Short answer: no (but it's so hard to measure the impact that it be hard for you to tell).
Remember, the alternator has to power everything connected to the electrical system. Charging the battery is a big load at first but drops off as the battery reaches a full charge. Your wonderfully beefy stereo also draws a bunch of power. Lights are another surprisingly large load: remember all those horribly inefficient incandescent bulbs that everyone is replacing in their houses? In the right circumstances, I can observe my engine idle dropping a bit using only the lights (if I go from full dark to high beams).
Worse, the alternator isn't particularly efficient itself. Let's look at the Wikipedia article for a summary of why:
Efficiency of automotive alternators is limited by fan cooling loss,
bearing loss, iron loss, copper loss, and the voltage drop in the
diode bridges. At partial load efficiency is between 50-62% depending
on the size of alternator and varies with alternator speed.[6] This is
similar to very small high-performance permanent magnet alternators,
such as those used for bicycle lighting systems, which achieve an
efficiency around 60%.
So, even before you plug in your phone, the alternator is already coping with a variety of much larger loads including its own internal inefficiencies.
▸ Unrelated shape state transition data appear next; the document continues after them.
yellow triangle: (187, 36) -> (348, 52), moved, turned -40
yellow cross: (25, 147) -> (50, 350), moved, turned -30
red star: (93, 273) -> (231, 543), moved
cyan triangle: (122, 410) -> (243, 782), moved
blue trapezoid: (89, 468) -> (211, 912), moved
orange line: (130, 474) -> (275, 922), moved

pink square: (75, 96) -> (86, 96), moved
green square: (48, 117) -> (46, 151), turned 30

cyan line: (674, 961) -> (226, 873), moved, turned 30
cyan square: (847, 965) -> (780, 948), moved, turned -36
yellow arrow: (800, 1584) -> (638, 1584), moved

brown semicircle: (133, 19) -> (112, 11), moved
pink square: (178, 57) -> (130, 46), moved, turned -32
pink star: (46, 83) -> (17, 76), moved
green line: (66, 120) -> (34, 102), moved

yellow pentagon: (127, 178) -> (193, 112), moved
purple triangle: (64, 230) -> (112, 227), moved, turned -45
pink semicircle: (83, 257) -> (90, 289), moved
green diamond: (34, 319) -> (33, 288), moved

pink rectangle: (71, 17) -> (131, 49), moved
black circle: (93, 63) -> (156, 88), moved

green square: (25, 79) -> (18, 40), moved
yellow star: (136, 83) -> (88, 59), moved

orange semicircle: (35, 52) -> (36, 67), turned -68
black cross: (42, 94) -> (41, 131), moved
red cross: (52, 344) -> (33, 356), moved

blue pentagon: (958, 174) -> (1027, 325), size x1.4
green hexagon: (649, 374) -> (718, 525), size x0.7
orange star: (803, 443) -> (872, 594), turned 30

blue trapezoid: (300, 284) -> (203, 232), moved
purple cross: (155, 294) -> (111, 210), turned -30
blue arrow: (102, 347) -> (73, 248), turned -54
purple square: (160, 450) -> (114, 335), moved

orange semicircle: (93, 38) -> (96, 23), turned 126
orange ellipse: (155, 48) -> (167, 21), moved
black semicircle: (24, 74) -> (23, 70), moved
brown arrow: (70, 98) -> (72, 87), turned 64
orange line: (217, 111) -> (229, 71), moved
So, if you hook up a 2.1 amp charger to an alternator that is rated for 50-70 amps, yes, you are drawing more current. You are also putting more inductive load on the alternator which, therefore, puts more of a load on the entire mechanical system.
Are you going to be able to tell? Not without a careful experimental procedure.
If it's not free, where specifically does the energy come from? Does
the alternator put a higher physical load on the engine?
Yes (but not nearly as high a load as actually moving the car). Again, using a wikipedia article as a starting point:
Alternators generate electricity using the same principle as DC
generators, namely, when the magnetic field around a conductor
changes, a current is induced in the conductor. Typically, a rotating
magnet, called the rotor turns within a stationary set of conductors
wound in coils on an iron core, called the stator. The field cuts
across the conductors, generating an induced EMF (electromotive
force), as the mechanical input causes the rotor to turn.
So, at an incredibly simplified level, you can think of an alternator as something similar to a water pump except that, instead of creating a water current, it's creating an electrical current.
This current then alternates direction very fast, which you'd never do with a water pump as it would cause cavitation. The analogy breaks down pretty fast but let's hand wave our way past that part....
Anything electrical connected to the system needs that current to flow. If you add more load to the electrical system, that will eventually translate into more mechanical work for the alternator to create that original current. As the engine turns the alternator, eventually this all results in the engine doing more work.